The Acceptance World, War and Peace yet again

I read The Acceptance World, the third volume of A Dance to the Music of Time.  There probably isn't much I can say about it that I didn't talk about before.  The writing is beautiful, not much happens, Jenkins slips around in time, yadda yadda.  Jenkins has an affair with Jean DuPorte, but it doesn't carry much emotional weight.  Jenkins himself is pretty detached; one senses that he rarely gets emotionally involved with the people around him.

I think that his detachment paradoxically gives more of a punch to the spots where characters are in trouble.  When we see Stringham as a wreck, for example, it's a real shock, and Jenkins's cool reporting of the episode makes it seem worse.  I've seen people call this a comedy (Evelyn Waugh said that Powell is almost as funny as Wodehouse), and I can't agree.  There are very funny parts, but also some very painful parts, as well as a lot of parts that are neither.  Certainly I wouldn't recommend this to someone looking for another Wodehouse...

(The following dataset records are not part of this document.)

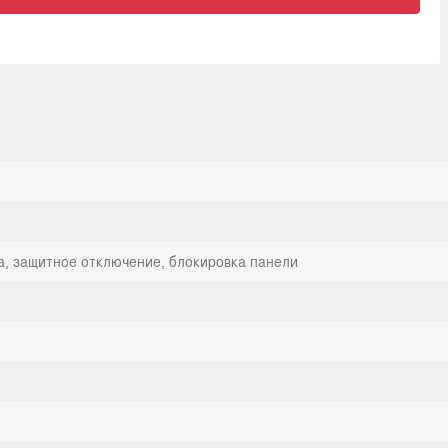
а, защитное отключение, блокировка панели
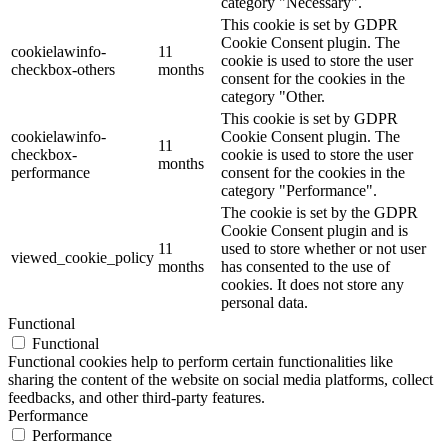
category "Necessary".
This cookie is set by GDPR
Cookie Consent plugin. The
cookielawinfo-
11
cookie is used to store the user
checkbox-others
months
consent for the cookies in the
category "Other.
This cookie is set by GDPR
cookielawinfo-
Cookie Consent plugin. The
11
checkbox-
cookie is used to store the user
months
performance
consent for the cookies in the
category "Performance".
The cookie is set by the GDPR
Cookie Consent plugin and is
11
used to store whether or not user
viewed_cookie_policy
months
has consented to the use of
cookies. It does not store any
personal data.
Functional
Functional
Functional cookies help to perform certain functionalities like
sharing the content of the website on social media platforms, collect
feedbacks, and other third-party features.
Performance
Performance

Closing in on the end of War and Peace.  Pierre finds his redemption in suffering while a prisoner of the French.  Reminds me of Raskolnikov or Dimitry Karamazov.  Maybe just a Russian thing...  The big problem for me, though, is that Pierre is so changeable through the novel.  He's pro-Napoleon, then an ardent Mason, then he decides to assassinate Napoleon, and so on.  I have trouble accepting that he's finally found the good road.  I liked Andrei Bolkonsky's character arc much better.  (I've come to think of them as the main characters, but there's no good reason for that -- certainly the various Rostovs are just as important, but it may be that I just can't connect with them in the same way.  Though Natasha is a great character).